Carphone Warehouse readies ‘complete transformation’ of customer experience

Carphone Warehouse is readying a “complete transformation” of its customer experience introducing in-store comparison “smart tools” as it looks to grow its UK market share by being a more customer-focused business.

Carphone Warehouse store

The move is backed by a campaign dubbed ‘Each and Every Customer Counts’, which includes a £10m investment in TV advertising and social media activity created by CHI & Partners.

The TV campaign kicks off this weekend along with social media activity, which will emphasise the comparison capabilities of its new “smart tool”, which is now live on the Carphone Warehouse website.

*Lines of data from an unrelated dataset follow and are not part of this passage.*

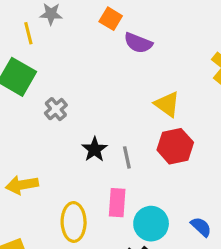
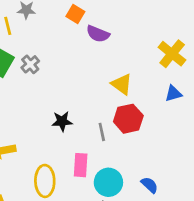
gray cross: (56, 109) -> (30, 64), moved
black star: (95, 149) -> (62, 121), turned 30
gray line: (127, 157) -> (102, 132), moved

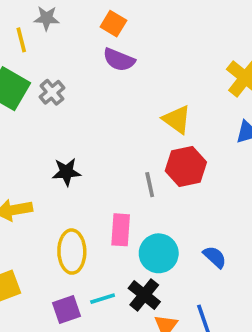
purple semicircle: (98, 34) -> (119, 60), moved
black star: (62, 121) -> (66, 172), moved

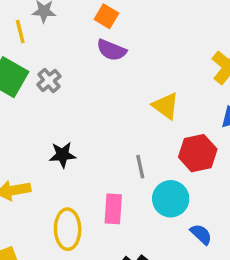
red hexagon: (186, 167) -> (198, 153), moved
cyan circle: (159, 253) -> (171, 199), moved

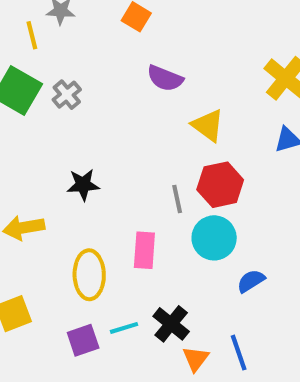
purple semicircle: (112, 50) -> (165, 78), moved
red hexagon: (198, 153) -> (220, 185), moved
blue semicircle: (201, 234) -> (251, 281), turned -75

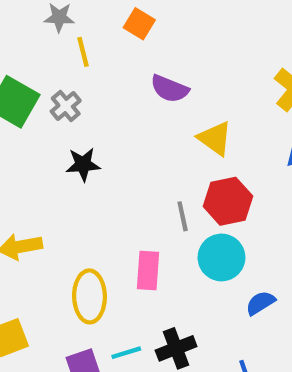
yellow line: (32, 35) -> (83, 52), moved
black star: (83, 185) -> (83, 164), moved
black cross: (171, 324) -> (176, 348), turned 30

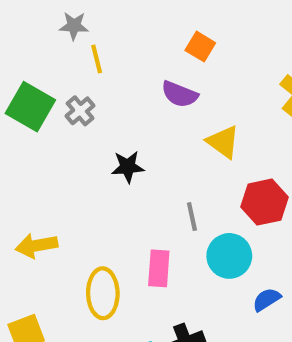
orange square: (139, 24) -> (200, 47), moved
black star: (83, 164) -> (128, 167), moved
red hexagon: (228, 201) -> (265, 202), moved

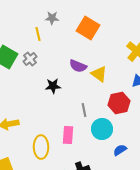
gray star: (74, 26) -> (52, 18), moved
orange square: (200, 47) -> (88, 28), size x1.6
purple semicircle: (180, 94) -> (78, 66), moved

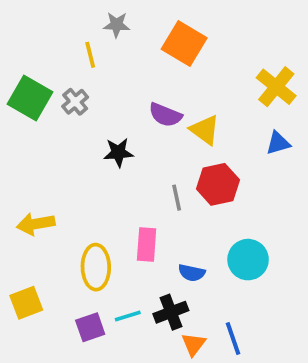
red hexagon: (119, 103) -> (218, 184), moved
cyan circle: (102, 129) -> (248, 260), moved
blue semicircle: (120, 150) -> (192, 273), moved, turned -136

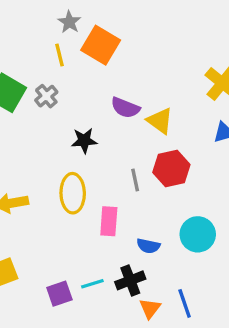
gray star: (116, 25) -> (69, 22), moved, turned 30
orange square: (184, 44) -> (101, 45), moved
yellow ellipse: (96, 267) -> (73, 193), moved

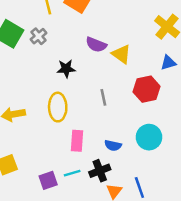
red hexagon: (171, 169) -> (147, 89), moved
pink rectangle: (109, 221) -> (77, 141), moved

The new smart tool will see the retailer give every staff member in-store a tablet to implement a new programme called Pinpoint which guides customers through choosing networks, tariffs and handsets and involved re-training 3,000 store staff.

The tablets detail to consumers what each network offers individually, as well as asking the customer five key questions that result in a recommendation of a handset, tariff and network.

Once those 5 questions have been answered and a suggestion has been made, the tool includes a “future proofing” element, to see if the phone, network and tariff will still be right for the customer over the average two year contract period which is discovered by answering questions around data usage.

The tool also has a live tariff checker, which compares more than 12,000 deals from the other networks and competitors and a coverage checker for 4G which allows the customer to check two different postcodes, such as work and home.

Julian Diment, marketing director at Carphone Warehouse, says: “We were the guys that ultimately invented mobile phone retailing. This is a complete transformation using the power of our colleagues with the power of technology to make sure we are genuinely making the right recommendation based on the costumer as an individual rather than ‘here’s some deals’.”

Carphone Warehouse reported sales up 5.2 per cent on the previous year at £816m for the quarter ending 29 June. It highlighted UK contract sales performing particularly well, although the group’s French business is continuing to decline. Excluding the French market sales would have increased by 13.2 per cent.

Diment says: “We’ve had a good year and reported UK increases of significant like for like growth but it is a highly competitive and challenging market in terms of retaining and growing that market share. That’s why we invested in these tools so heavily, even in difficult times, to make sure we stay ahead of the competition.

“We have actually communicated that we’re looking to exit the French market in the immediate future, so there isn’t a long term retail business for us in France.”